"Oh, good. You're here, Lisa," Peter said, flashing me a smile of relief. "You're great with kids. Can you help me with this?"

"What have we here?" I asked.

A young boy of about six with soft brown hair and lots of freckles was curled up into a tight ball, his thin arms holding his belly, tears wetting his face and shirt as he wailed with pain. His mother, a young brunette, gripped the stretcher rails with white knuckles and chewed her lower lip helplessly.

"Kurt was fine until an hour ago when he said his stomach hurt," the mother said, sizing me up, uncertainty in her brown eyes.

I knew that look.
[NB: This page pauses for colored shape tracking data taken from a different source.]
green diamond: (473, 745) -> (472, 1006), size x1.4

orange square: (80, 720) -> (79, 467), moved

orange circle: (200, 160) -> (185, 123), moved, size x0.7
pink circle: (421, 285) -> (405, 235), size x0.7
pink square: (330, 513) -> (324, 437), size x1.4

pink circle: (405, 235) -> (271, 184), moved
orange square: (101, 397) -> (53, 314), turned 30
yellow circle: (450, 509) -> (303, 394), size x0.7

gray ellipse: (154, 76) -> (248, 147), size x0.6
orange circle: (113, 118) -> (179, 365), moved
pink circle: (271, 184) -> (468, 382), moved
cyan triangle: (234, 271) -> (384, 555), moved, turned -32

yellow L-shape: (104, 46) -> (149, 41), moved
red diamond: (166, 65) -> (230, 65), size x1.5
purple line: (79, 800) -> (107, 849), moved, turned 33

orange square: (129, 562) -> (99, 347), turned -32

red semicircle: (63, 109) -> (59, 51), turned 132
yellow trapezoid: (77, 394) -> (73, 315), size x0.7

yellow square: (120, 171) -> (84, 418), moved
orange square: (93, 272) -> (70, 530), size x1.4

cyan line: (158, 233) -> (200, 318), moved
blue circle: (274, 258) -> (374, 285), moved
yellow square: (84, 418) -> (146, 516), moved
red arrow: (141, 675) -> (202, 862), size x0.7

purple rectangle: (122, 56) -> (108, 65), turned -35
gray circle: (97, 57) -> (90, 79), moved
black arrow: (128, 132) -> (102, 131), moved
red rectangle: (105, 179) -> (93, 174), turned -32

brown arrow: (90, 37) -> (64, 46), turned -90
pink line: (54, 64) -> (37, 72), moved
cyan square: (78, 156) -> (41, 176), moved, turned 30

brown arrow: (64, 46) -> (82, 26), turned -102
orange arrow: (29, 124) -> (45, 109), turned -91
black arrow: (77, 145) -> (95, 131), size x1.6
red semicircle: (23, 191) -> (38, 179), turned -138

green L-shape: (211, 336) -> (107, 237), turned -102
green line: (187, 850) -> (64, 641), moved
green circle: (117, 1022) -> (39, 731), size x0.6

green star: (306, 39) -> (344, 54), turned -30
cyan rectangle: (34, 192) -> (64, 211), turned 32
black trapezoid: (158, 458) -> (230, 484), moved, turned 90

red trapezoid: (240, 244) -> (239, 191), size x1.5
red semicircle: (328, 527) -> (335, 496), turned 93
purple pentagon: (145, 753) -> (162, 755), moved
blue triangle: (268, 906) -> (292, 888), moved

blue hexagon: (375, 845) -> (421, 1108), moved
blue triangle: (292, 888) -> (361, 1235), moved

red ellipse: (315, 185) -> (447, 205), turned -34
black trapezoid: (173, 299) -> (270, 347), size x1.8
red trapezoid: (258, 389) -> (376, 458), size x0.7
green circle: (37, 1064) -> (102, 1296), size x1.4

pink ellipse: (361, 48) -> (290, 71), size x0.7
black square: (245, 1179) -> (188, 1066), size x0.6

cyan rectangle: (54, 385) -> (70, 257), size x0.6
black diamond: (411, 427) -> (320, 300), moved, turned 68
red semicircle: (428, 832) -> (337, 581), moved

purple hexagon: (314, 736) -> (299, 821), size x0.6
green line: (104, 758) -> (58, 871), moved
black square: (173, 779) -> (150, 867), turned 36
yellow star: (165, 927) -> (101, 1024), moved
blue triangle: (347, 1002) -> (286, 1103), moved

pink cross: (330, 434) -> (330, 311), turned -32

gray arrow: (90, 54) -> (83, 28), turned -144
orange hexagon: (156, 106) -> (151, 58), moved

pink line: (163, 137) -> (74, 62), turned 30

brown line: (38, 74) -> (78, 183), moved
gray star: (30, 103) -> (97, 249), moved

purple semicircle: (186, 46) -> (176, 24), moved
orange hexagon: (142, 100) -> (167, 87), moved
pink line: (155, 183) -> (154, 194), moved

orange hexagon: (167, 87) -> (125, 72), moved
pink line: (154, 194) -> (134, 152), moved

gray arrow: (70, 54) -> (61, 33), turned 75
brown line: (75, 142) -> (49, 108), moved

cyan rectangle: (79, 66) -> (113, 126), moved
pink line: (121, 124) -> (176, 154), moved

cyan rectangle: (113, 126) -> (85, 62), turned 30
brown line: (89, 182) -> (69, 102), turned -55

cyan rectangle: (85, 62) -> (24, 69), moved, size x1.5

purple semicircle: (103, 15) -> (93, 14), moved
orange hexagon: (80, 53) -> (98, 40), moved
Why am I talking to you and not the doctor? it said.

It was entirely my fault. I've always looked younger than my age of twenty-one. No complaint here, but this was the medical profession. Credentials on the wall and silver in your hair went a long way with patients. But one thing I've learned: Don't judge their judgment. Just do what you have to do.

"Kurt," I said, stroking the child's damp forehead. "Is that your name, honey?"

At my touch, Kurt opened his eyes. His big, brown, trusting eyes studied mine, unknowingly opening the window of his soul to me. Our souls bonded and he was mine. Calmness came over the boy's face and his crying stopped.

"Now can you show me where it hurts, Kurt?"

His eyes fixed on me with wonderment and curiosity, Kurt uncurled his arms and pointed to a spot above his belly button. "It hurts here," he said in a clear, high voice.

I touched the spot.

Kurt tensed, but didn't resist. "It hurts when you touch it," he said, tears spiking his long lashes.

"I'll be very gentle," I promised, and placed the heart of my palm over his abdomen.

The power within me stirred, coming to the fore from the depths within, taking over me entirely as if I was merely a vehicle through which it channeled itself into the world. When the boy opened the window of his soul, it was really the eye of my power that gazed through my lenses and reached out to the child. It came forward at the call of pain, not at the urging of my will—a cycle of energy that stirred from its root within me but could only be completed by the beckoning of another.